Antigamente se ensinava e cobrava tabuada, caligrafia, redação, datilografia, e havia aulas de educação física, moral e cívica, práticas agrícolas, práticas industriais e cantava-se o Hino Nacional, hasteando a Bandeira Nacional antes de iniciar as aulas. Entre as demais matérias, Moral e Cívica era uma que se fazia obrigatória nas escolas, e ensinava como ser um cidadão melhor, como ajudar o seu país, como ter respeito com os outros, enfim, ensinamentos que fazem uma pessoa ter cidadania e civilidade.

Quem viveu aquela época se recorda dos tempos de escola em que era obrigado a freqüentar as classes de OSPB, Organização Social e Política Brasileira, ou de Educação Moral e Cívica. Tais disciplinas ficaram gravadas na memória como se fossem fardos a carregar durante os anos de governo militar. Eram raros os professores que, independentemente do curriculo escolar oficial, cumpriam o dever de desenvolver em cada um de nós um cidadão. A maioria ensinava pela norma oficial que, quando muito, nos fez decorar o Hino Nacional e gravar os símbolos do Brasil, para citar um exemplo.

Poucos de nós se recorda que a OSPB foi incluída no currículo do ensino médio pelo presidente João Goulart. Não foram os militares. João Goulart fez isso pouco antes de ser deposto. Imediatamente os militares transformaram o que deveria ser uma forma de contribuir para a formação político-social dos estudantes, de modo a torná-los cidadãos conscientes e participativos, em Educação Moral e Cívica atrelada aos princípios de patriotismo nacional.

Faz falta, nas salas de aula freqüentadas por futuros eleitores, trabalhadores, formadores de opinião, temas como a estrutura de poder no Brasil, as atribuições de um presidente da República, de um governador ou de um prefeito. Falta quem diga o que cabe a um senador, um deputado federal, um deputado estadual ou um vereador. Os adolescentes precisam ser apresentados às grandes questões nacionais, à globalização e seus efeitos, à identidade cultural da própria nação, além das fronteiras de seu quarteirão, bairro, cidade ou Estado. 

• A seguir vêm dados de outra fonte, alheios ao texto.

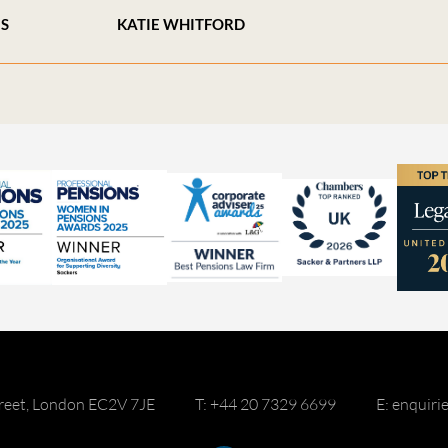
ES
KATIE WHITFORD
reet, London EC2V 7JE
T: +44 20 7329 6699
E: enquir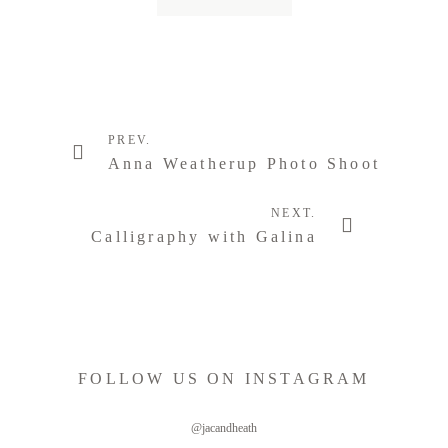
PREV.
Anna Weatherup Photo Shoot
NEXT.
Calligraphy with Galina
FOLLOW US ON INSTAGRAM
@jacandheath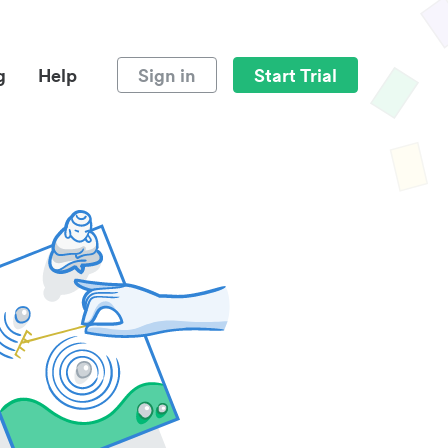
g
Help
Sign in
Start Trial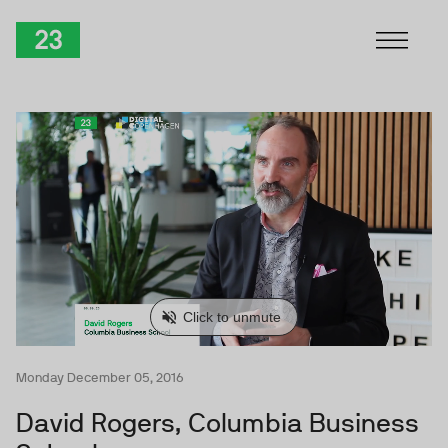
Skip to Content
TwentyThree
Monday December 05, 2016
David Rogers, Columbia Business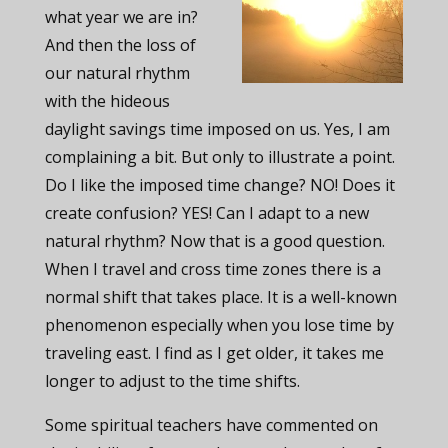
what year we are in?
And then the loss of
our natural rhythm
with the hideous
daylight savings time imposed on us. Yes, I am
complaining a bit. But only to illustrate a point.
Do I like the imposed time change? NO! Does it
create confusion? YES! Can I adapt to a new
natural rhythm? Now that is a good question.
When I travel and cross time zones there is a
normal shift that takes place. It is a well-known
phenomenon especially when you lose time by
traveling east. I find as I get older, it takes me
longer to adjust to the time shifts.
Some spiritual teachers have commented on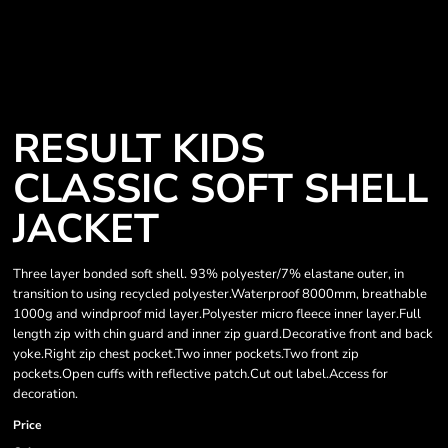
RESULT KIDS
CLASSIC SOFT SHELL
JACKET
Three layer bonded soft shell. 93% polyester/7% elastane outer, in
transition to using recycled polyester.Waterproof 8000mm, breathable
1000g and windproof mid layer.Polyester micro fleece inner layer.Full
length zip with chin guard and inner zip guard.Decorative front and back
yoke.Right zip chest pocket.Two inner pockets.Two front zip
pockets.Open cuffs with reflective patch.Cut out label.Access for
decoration.
Price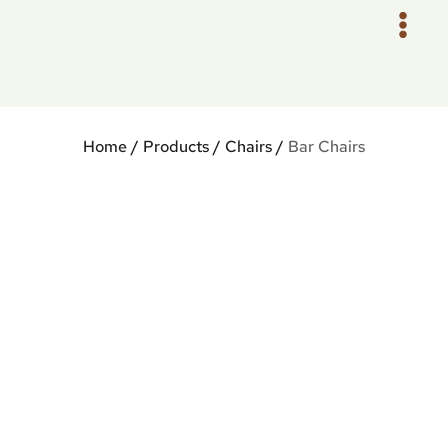
Skip
to
content
Home
/
Products
/
Chairs
/
Bar Chairs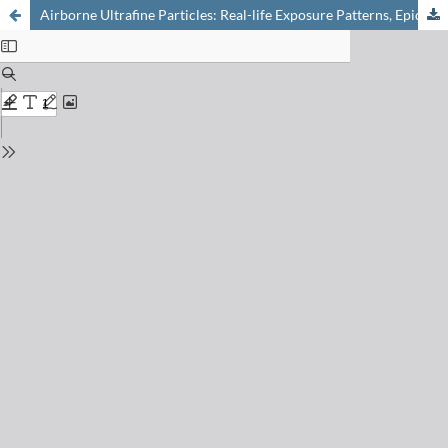
Airborne Ultrafine Particles: Real-life Exposure Patterns, Epidemiological Evidence and Regulatory Responses in Switzerland and Beyond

Não se trata de incluir uma disciplina no currículo como foi feito com OSPB ou Moral e Cívica. Ainda que se soterre aquele modelo, não se trata de dissociar cidadania e civismo de História, Geografia, Ciências ou mesmo a Matemática. Um caminho seria agregar a cada uma dessas disciplinas pontos de convergência com a formação moral e cívica dos futuros cidadãos. Incentivar o raciocínio e a crítica no sentido filosófico dos termos.

É evidente que não cabe apenas à escola este papel. Ela é parte de um todo responsável pela formação e informação de um cidadão. A família é outro pilar fundamental neste processo. Ao entrarmos num tempo de eleições, que incluem propaganda nas ruas, debates, exposições de candidaturas e, lamentavelmente raros, programas, remendos de alianças e a evidência da necessidade de uma reforma política neste país, não se pode excluir os jovens, ainda que não votantes, desta realidade. É o momento de puxar conversa, ensinar mas não catequizar

É a hora de cumprirmos nós, adultos, nosso dever de cidadãos. Além do voto individual, nos cabe pôr a questão sobre a mesa. De jantar ou do bar. De levar em conta o que se quer da cidade na qual moramos, de quem vai ocupar o posto de prefeito e do papel dos vereadores. Entre os teóricos do ensino e os educadores, há diversas teses de como inserir tais temas no programa escolar desde o ensino médio. E a infinidade de teses acadêmicas que apontam os perigos de doutrinação ora à esquerda, ora à direita. E justamente porque tal debate encanta e paralisa, nada se faz.

Cabe pois a cada pai, professor e aluno - principalmente quem cursa o ensino fundamental - incentivar, pedir, reivindicar, exigir. Verbos cuja conjugação soa empoeirada ou datada para alguns. Pois não se transforma realidade alguma sem que se use cada um deles com plena generosidade. Tal atividade gera incômodos, saias-justas, tira do marasmo, aquece debates, causa divergências, rompe amizades, cria outras. Nada que não seja vida. O contraditório é parte integrante.

O lado oposto desta moeda é o risco do pensamento único, da ditadura, da perpetuação de estruturas e do poder.